As neither the MBR repair or Rebuild the BCD methods resolved anything which they should have, then you'll have to wait for jenae or one of the other section Mods to pick up your thread as once a Mod steps in, then it's best for us normal members to step back.

Sorry I was unable to help you with this problem.


----------



## jenae (Jun 17, 2008)

*Re: Windows won't repair or start. error# 0x80070002*

Hi, you are at the x:\ sources> prompt is this correct?

Next type c: (press enter) now you are at a c:\> prompt at this (type what you see in red)

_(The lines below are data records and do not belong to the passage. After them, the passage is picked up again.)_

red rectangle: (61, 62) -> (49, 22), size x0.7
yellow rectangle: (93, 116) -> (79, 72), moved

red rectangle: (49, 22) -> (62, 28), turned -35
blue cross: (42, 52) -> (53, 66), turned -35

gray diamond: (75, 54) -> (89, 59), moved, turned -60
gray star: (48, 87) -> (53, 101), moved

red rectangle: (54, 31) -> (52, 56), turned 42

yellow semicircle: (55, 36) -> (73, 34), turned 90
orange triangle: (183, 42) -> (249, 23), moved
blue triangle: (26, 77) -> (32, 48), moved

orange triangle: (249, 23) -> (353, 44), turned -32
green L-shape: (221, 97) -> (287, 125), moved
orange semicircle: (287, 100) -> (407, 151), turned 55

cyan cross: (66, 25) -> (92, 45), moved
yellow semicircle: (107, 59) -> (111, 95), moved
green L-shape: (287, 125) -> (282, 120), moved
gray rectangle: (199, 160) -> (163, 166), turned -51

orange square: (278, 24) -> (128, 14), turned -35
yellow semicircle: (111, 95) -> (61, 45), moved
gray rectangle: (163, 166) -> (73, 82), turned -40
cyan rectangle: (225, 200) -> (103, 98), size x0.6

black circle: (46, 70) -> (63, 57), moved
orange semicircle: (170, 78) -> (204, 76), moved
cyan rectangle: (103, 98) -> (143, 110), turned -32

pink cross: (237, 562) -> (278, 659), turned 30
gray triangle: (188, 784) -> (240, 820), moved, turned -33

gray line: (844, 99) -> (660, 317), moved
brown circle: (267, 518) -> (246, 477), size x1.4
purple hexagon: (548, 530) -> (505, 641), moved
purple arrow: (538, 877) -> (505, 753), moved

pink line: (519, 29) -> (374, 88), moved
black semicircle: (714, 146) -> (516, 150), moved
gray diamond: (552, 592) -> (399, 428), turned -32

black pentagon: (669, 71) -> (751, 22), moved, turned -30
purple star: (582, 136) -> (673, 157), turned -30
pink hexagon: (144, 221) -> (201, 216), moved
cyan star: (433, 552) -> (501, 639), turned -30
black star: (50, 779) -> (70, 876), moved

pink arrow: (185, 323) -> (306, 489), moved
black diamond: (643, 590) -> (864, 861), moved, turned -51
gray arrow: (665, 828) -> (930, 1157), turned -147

c:\> cd c:\windows press enter, next type:-

c:\Windows>ren softwaredistribution swdtemp press enter, next type:-

c:\Windows>exit press enter Restart.

Sorry about the time difference some people forget that while you party we sleep.

Your error message from MS indicates this as a solution that's why we are trying it, should have been done first.


----------



## Tomken15 (Dec 7, 2011)

*Re: Windows won't repair or start. error# 0x80070002*

He's already said in Post #13 that the system can't find that file and looks like he got sick of waiting Windows won't repair or start. error# 0x80070002 - Windows 7 Forums but hope he'll be back.


----------



## jenae (Jun 17, 2008)

*Re: Windows won't repair or start. error# 0x80070002*

Hi, the SoftwareDistribution file is an essential part of windows updates so it will be there. My second post is to attempt to correct any syntax errors (have a look at your own system). 

Ms link maybe use the FixIt

You receive a "0x80070002" or "0x80070003" error code after you download an update from Windows Update, from Microsoft Update, or from Windows Server Update Services


----------



## MrMikkel (Jul 12, 2012)

*Re: Windows won't repair or start. error# 0x80070002*



Tomken15 said:


> He's already said in Post #13 that the system can't find that file and looks like he got sick of waiting Windows won't repair or start. error# 0x80070002 - Windows 7 Forums but hope he'll be back.


Actually I wrote this just before this thread, just to be sure I had some help 

Anyways, thanks a ton both of you, but I gave up and bought a new hard drive and installed win8 (help me jesus!) on it.
Again, thanks for your help 

-


----------



## Tomken15 (Dec 7, 2011)

*Re: Windows won't repair or start. error# 0x80070002*

I wouldn't know where to fiind that "ren.." and my error was that I'd troubleshooted this as a 0x80070002 on bootup but with Win8 on now, we may see you back sooner rather than later :smile:

Thanks for the update and wish you well with the new HDD and OS.

If you click on Thread Tools you can mark this thread as solved.


----------